I was supposed to fail… ❤️




This is me with my grandmother; you'll hear more about her in my book. This is

also the youngest picture I have of myself.


I think I was pretty cute, maybe a little plump for my age, but nonetheless cute!


I'm about 11 months old in this photo, and I had just been abandoned in a car by

my biological mother and placed in emergency foster care.


When you are abandoned by the one person who is supposed to keep you safe, life

tends to feel unsafe.


You're left with feelings of being unwanted, worthless, damaged, a bad seed,

unlovable. A feeling that not only you, but your life isn’t important and doesn’t

matter. No one knows or cares if you exist.


And for a long time, I believed all of it to be true.


Then, one achievement at a time, big or small, it didn’t matter. Every time I

accomplished something it was proof to the world that I can do anything I put my

mind to. Every challenge I was faced with and conquered, I slowly stopped listening

to the negative loop that was running in the background of my life.

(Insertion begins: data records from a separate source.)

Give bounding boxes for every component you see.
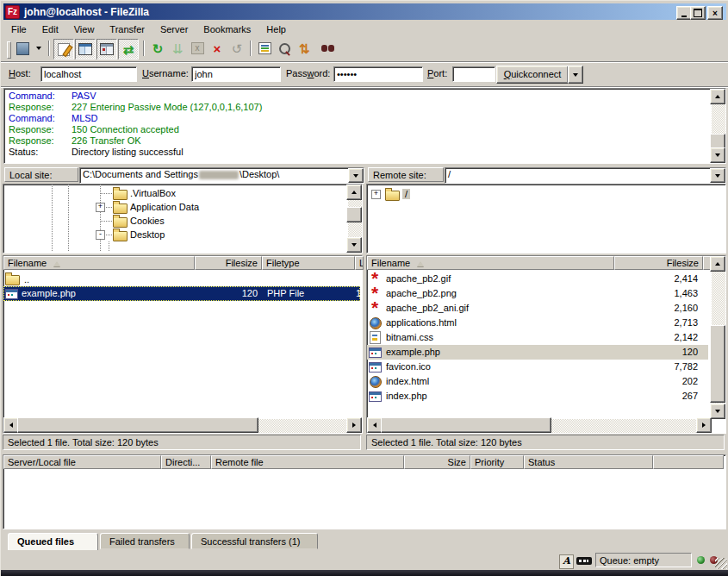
scroll-down-button[interactable]: [710, 404, 725, 419]
menu-transfer[interactable]: Transfer: [102, 22, 152, 36]
expand-icon[interactable]: +: [96, 203, 105, 212]
file-row[interactable]: favicon.ico7,782: [367, 360, 708, 374]
menu-server[interactable]: Server: [152, 22, 196, 36]
tree-item-label: .VirtualBox: [130, 188, 176, 198]
file-row-selected[interactable]: example.php120: [367, 345, 708, 360]
local-site-dropdown[interactable]: [348, 168, 364, 183]
php-file-icon: [369, 347, 382, 358]
find-files-button[interactable]: [314, 39, 333, 58]
queue-column-direction[interactable]: Directi...: [161, 455, 211, 469]
cancel-operation-button[interactable]: x: [188, 39, 207, 58]
disconnect-button[interactable]: ×: [208, 39, 227, 58]
password-input[interactable]: [333, 66, 423, 82]
filter-button[interactable]: [255, 39, 274, 58]
queue-column-size[interactable]: Size: [404, 455, 470, 469]
scroll-up-button[interactable]: [710, 256, 725, 272]
filezilla-logo-icon[interactable]: Fz: [5, 5, 20, 19]
column-header-lastmodified[interactable]: L: [355, 256, 364, 270]
column-header-filename[interactable]: Filename: [367, 256, 614, 270]
menu-edit[interactable]: Edit: [34, 22, 66, 36]
reconnect-button[interactable]: ↺: [227, 39, 246, 58]
file-row-parent[interactable]: ..: [3, 272, 360, 286]
quickconnect-button[interactable]: Quickconnect: [496, 66, 569, 84]
toggle-log-view-button[interactable]: [53, 39, 74, 59]
scroll-up-button[interactable]: [346, 185, 362, 200]
queue-column-status[interactable]: Status: [524, 455, 653, 469]
scrollbar-thumb[interactable]: [346, 207, 362, 222]
column-header-filename[interactable]: Filename: [3, 256, 195, 270]
process-queue-button[interactable]: ⇊: [168, 39, 187, 58]
menu-bookmarks[interactable]: Bookmarks: [196, 22, 258, 36]
remote-treeview-icon: [100, 43, 114, 55]
chevron-down-icon: [36, 47, 41, 53]
tree-item-application-data[interactable]: + Application Data: [3, 200, 331, 214]
activity-indicator-green-icon: [697, 556, 705, 564]
scrollbar-thumb[interactable]: [17, 417, 258, 433]
quickconnect-dropdown[interactable]: [568, 66, 583, 84]
scroll-down-button[interactable]: [346, 237, 362, 253]
file-row[interactable]: index.php267: [367, 389, 708, 404]
column-header-filesize[interactable]: Filesize: [195, 256, 262, 270]
file-row[interactable]: index.html202: [367, 374, 708, 389]
scrollbar-thumb[interactable]: [710, 325, 725, 403]
scroll-right-button[interactable]: [696, 417, 712, 433]
remote-site-dropdown[interactable]: [710, 168, 725, 183]
filesize-cell: 120: [195, 288, 258, 298]
file-row[interactable]: *apache_pb2.png1,463: [367, 286, 708, 301]
file-row[interactable]: applications.html2,713: [367, 316, 708, 330]
toggle-queue-view-button[interactable]: ⇄: [118, 39, 139, 59]
tree-item-label: Cookies: [130, 216, 165, 226]
tab-queued-files[interactable]: Queued files: [8, 533, 98, 550]
remote-site-combobox[interactable]: /: [445, 167, 726, 184]
column-header-filetype[interactable]: Filetype: [262, 256, 355, 270]
menu-view[interactable]: View: [66, 22, 103, 36]
port-input[interactable]: [452, 66, 495, 82]
tree-item-desktop[interactable]: - Desktop: [3, 228, 331, 241]
file-row-selected[interactable]: example.php 120 PHP File 1: [3, 286, 360, 301]
transfer-type-ascii-icon[interactable]: A: [559, 554, 574, 569]
file-row[interactable]: *apache_pb2_ani.gif2,160: [367, 301, 708, 316]
menu-file[interactable]: File: [3, 22, 34, 36]
file-row[interactable]: *apache_pb2.gif2,414: [367, 272, 708, 286]
username-input[interactable]: [191, 66, 281, 82]
queue-status: Queue: empty: [595, 553, 692, 567]
folder-icon: [113, 231, 128, 241]
queue-column-server-local-file[interactable]: Server/Local file: [3, 455, 161, 469]
close-button[interactable]: ×: [707, 6, 723, 20]
queue-column-priority[interactable]: Priority: [470, 455, 524, 469]
local-site-combobox[interactable]: C:\Documents and Settings\Desktop\: [79, 167, 364, 184]
ico-file-icon: [369, 362, 382, 373]
refresh-button[interactable]: ↻: [148, 39, 167, 58]
log-line: Response:226 Transfer OK: [4, 135, 725, 147]
tree-item-virtualbox[interactable]: .VirtualBox: [3, 186, 331, 200]
tree-item-cookies[interactable]: Cookies: [3, 214, 331, 228]
host-input[interactable]: [40, 66, 137, 82]
sort-ascending-icon: [417, 261, 424, 266]
site-manager-dropdown[interactable]: [33, 39, 44, 58]
connection-indicator-icon[interactable]: [576, 557, 592, 565]
scroll-right-button[interactable]: [346, 417, 362, 433]
toggle-remote-tree-button[interactable]: [96, 39, 117, 59]
log-line: Status:Directory listing successful: [4, 147, 725, 158]
menu-help[interactable]: Help: [258, 22, 294, 36]
tab-successful-transfers[interactable]: Successful transfers (1): [191, 533, 318, 549]
toggle-local-tree-button[interactable]: [75, 39, 96, 59]
compare-button[interactable]: [275, 39, 294, 58]
tab-failed-transfers[interactable]: Failed transfers: [100, 533, 190, 549]
site-manager-button[interactable]: [13, 39, 32, 58]
scroll-up-button[interactable]: [710, 89, 725, 104]
scrollbar-thumb[interactable]: [381, 417, 551, 433]
tree-item-root[interactable]: + /: [367, 187, 720, 201]
expand-icon[interactable]: +: [371, 190, 381, 199]
resize-grip[interactable]: [715, 558, 727, 569]
file-row[interactable]: bitnami.css2,142: [367, 330, 708, 345]
column-header-filesize[interactable]: Filesize: [614, 256, 703, 270]
toolbar-grip[interactable]: [7, 41, 11, 59]
queue-column-remote-file[interactable]: Remote file: [211, 455, 404, 469]
collapse-icon[interactable]: -: [96, 230, 105, 240]
maximize-button[interactable]: [690, 6, 706, 20]
synchronized-browsing-button[interactable]: ⇅: [295, 39, 314, 58]
menu-bar: File Edit View Transfer Server Bookmarks…: [3, 21, 726, 37]
scroll-down-button[interactable]: [710, 147, 725, 163]
binoculars-icon: [321, 45, 327, 52]
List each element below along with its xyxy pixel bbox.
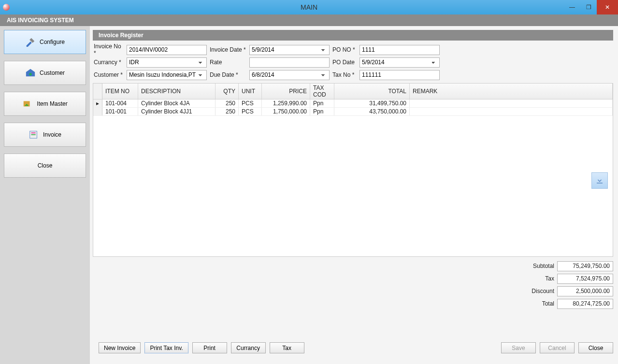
cell-tax-code[interactable]: Ppn	[310, 99, 334, 108]
value-total: 80,274,725.00	[557, 299, 613, 309]
sidebar-item-label: Item Master	[37, 100, 67, 107]
cell-item-no[interactable]: 101-004	[102, 99, 138, 108]
label-rate: Rate	[210, 59, 246, 66]
label-total: Total	[520, 300, 554, 307]
svg-rect-4	[31, 134, 35, 135]
cell-description[interactable]: Cylinder Block 4JJ1	[138, 108, 216, 116]
cell-price[interactable]: 1,259,990.00	[262, 99, 310, 108]
items-grid[interactable]: ITEM NO DESCRIPTION QTY UNIT PRICE TAX C…	[93, 83, 613, 257]
print-button[interactable]: Print	[192, 342, 227, 353]
label-tax-no: Tax No *	[332, 71, 357, 78]
sidebar-item-configure[interactable]: Configure	[4, 30, 86, 54]
download-button[interactable]	[591, 172, 608, 189]
sidebar-item-close[interactable]: Close	[4, 154, 86, 178]
item-master-icon	[22, 98, 33, 109]
currency-button[interactable]: Currancy	[231, 342, 266, 353]
save-button[interactable]: Save	[501, 342, 536, 353]
value-subtotal: 75,249,750.00	[557, 261, 613, 271]
cell-remark[interactable]	[410, 99, 613, 108]
col-total[interactable]: TOTAL	[334, 84, 410, 99]
label-po-date: PO Date	[332, 59, 357, 66]
currency-field[interactable]: IDR	[127, 57, 207, 68]
col-price[interactable]: PRICE	[262, 84, 310, 99]
cell-description[interactable]: Cylinder Block 4JA	[138, 99, 216, 108]
label-subtotal: Subtotal	[520, 263, 554, 269]
minimize-button[interactable]: —	[564, 0, 580, 14]
invoice-no-field[interactable]	[127, 45, 207, 55]
svg-point-0	[29, 73, 32, 76]
tax-no-field[interactable]	[359, 70, 440, 80]
new-invoice-button[interactable]: New Invoice	[99, 342, 141, 353]
sidebar-item-label: Close	[38, 162, 53, 169]
svg-rect-3	[31, 132, 35, 133]
label-invoice-date: Invoice Date *	[210, 46, 246, 53]
tax-button[interactable]: Tax	[270, 342, 304, 353]
cell-total[interactable]: 43,750,000.00	[334, 108, 410, 116]
app-title: AIS INVOICING SYSTEM	[0, 14, 618, 26]
titlebar: MAIN — ❐ ✕	[0, 0, 618, 14]
value-tax: 7,524,975.00	[557, 274, 613, 284]
label-currency: Currancy *	[93, 59, 124, 66]
workspace: Configure Customer Item Master Invoice C…	[0, 26, 618, 364]
window-controls: — ❐ ✕	[564, 0, 618, 14]
col-unit[interactable]: UNIT	[239, 84, 262, 99]
print-tax-inv-button[interactable]: Print Tax Inv.	[144, 342, 188, 353]
grid-row-header	[93, 84, 102, 99]
maximize-button[interactable]: ❐	[580, 0, 597, 14]
app-icon	[3, 4, 10, 11]
label-tax: Tax	[520, 275, 554, 282]
row-indicator: ▸	[93, 99, 102, 108]
totals: Subtotal75,249,750.00 Tax7,524,975.00 Di…	[468, 260, 613, 310]
label-due-date: Due Date *	[210, 71, 246, 78]
value-discount: 2,500,000.00	[557, 286, 613, 296]
col-remark[interactable]: REMARK	[410, 84, 613, 99]
panel-title: Invoice Register	[93, 30, 613, 41]
po-date-field[interactable]: 5/9/2014	[359, 57, 440, 68]
cell-total[interactable]: 31,499,750.00	[334, 99, 410, 108]
sidebar-item-customer[interactable]: Customer	[4, 61, 86, 85]
arrow-down-icon	[595, 176, 604, 185]
customer-icon	[25, 68, 36, 78]
cell-unit[interactable]: PCS	[239, 99, 262, 108]
window-title: MAIN	[301, 3, 317, 11]
close-button-footer[interactable]: Close	[578, 342, 613, 353]
po-no-field[interactable]	[359, 45, 440, 55]
col-item-no[interactable]: ITEM NO	[102, 84, 138, 99]
cell-item-no[interactable]: 101-001	[102, 108, 138, 116]
due-date-field[interactable]: 6/8/2014	[249, 70, 330, 80]
sidebar-item-invoice[interactable]: Invoice	[4, 123, 86, 147]
invoice-date-field[interactable]: 5/9/2014	[249, 45, 330, 55]
cancel-button[interactable]: Cancel	[540, 342, 575, 353]
col-tax-code[interactable]: TAX COD	[310, 84, 334, 99]
label-po-no: PO NO *	[332, 46, 357, 53]
col-description[interactable]: DESCRIPTION	[138, 84, 216, 99]
row-indicator	[93, 108, 102, 116]
table-row[interactable]: 101-001Cylinder Block 4JJ1250PCS1,750,00…	[93, 108, 613, 116]
sidebar-item-item-master[interactable]: Item Master	[4, 92, 86, 116]
main-panel: Invoice Register Invoice No * Invoice Da…	[90, 26, 618, 364]
sidebar-item-label: Customer	[40, 70, 65, 76]
table-row[interactable]: ▸101-004Cylinder Block 4JA250PCS1,259,99…	[93, 99, 613, 108]
close-button[interactable]: ✕	[597, 0, 618, 14]
cell-unit[interactable]: PCS	[239, 108, 262, 116]
label-invoice-no: Invoice No *	[93, 43, 124, 56]
form-area: Invoice No * Invoice Date * 5/9/2014 PO …	[93, 41, 613, 83]
footer: New Invoice Print Tax Inv. Print Curranc…	[93, 337, 613, 360]
cell-tax-code[interactable]: Ppn	[310, 108, 334, 116]
cell-remark[interactable]	[410, 108, 613, 116]
cell-qty[interactable]: 250	[216, 99, 239, 108]
sidebar: Configure Customer Item Master Invoice C…	[0, 26, 90, 364]
label-discount: Discount	[520, 288, 554, 294]
configure-icon	[25, 37, 36, 47]
cell-qty[interactable]: 250	[216, 108, 239, 116]
customer-field[interactable]: Mesin Isuzu Indonesia,PT	[127, 70, 207, 80]
sidebar-item-label: Configure	[40, 39, 65, 45]
sidebar-item-label: Invoice	[43, 131, 61, 138]
invoice-icon	[29, 129, 39, 140]
col-qty[interactable]: QTY	[216, 84, 239, 99]
cell-price[interactable]: 1,750,000.00	[262, 108, 310, 116]
label-customer: Customer *	[93, 71, 124, 78]
rate-field[interactable]	[249, 57, 330, 68]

I stopped listening to the outside chatter and the noise of other people and their

fears around life.

I stopped listening to the ones who had opinions about young people in or who

came from the foster care system.

I stopped listening to everyone but myself. Sometimes I didn’t always get it right,

but slowly I started to trust myself.


But, if we’re going to being totally honest here, which I hope we always can be,

those voices still show up today. The difference is they are a little quieter and less

frequent than they used to be.


The voices I hear are from the little girl that sits inside me and fears everything and

everyone she meets. She tells me to stop, stay safe and don’t trust anyone. She tells

me to stay quiet and hide, and whatever I do, don’t let anyone see me.


It has taken a long time to convince that scared, guarded little girl that she is safe

and doesn’t need to be so afraid or hide from the world anymore.


These voices I heard were not just the voices inside of me, they were also the voices

and opinions or the picture that was painted of what kids in the foster care system

were like and capable of achieving.


The picture society painted was that most foster youths would never amount to

anything, they would be a statistic and a menace to society.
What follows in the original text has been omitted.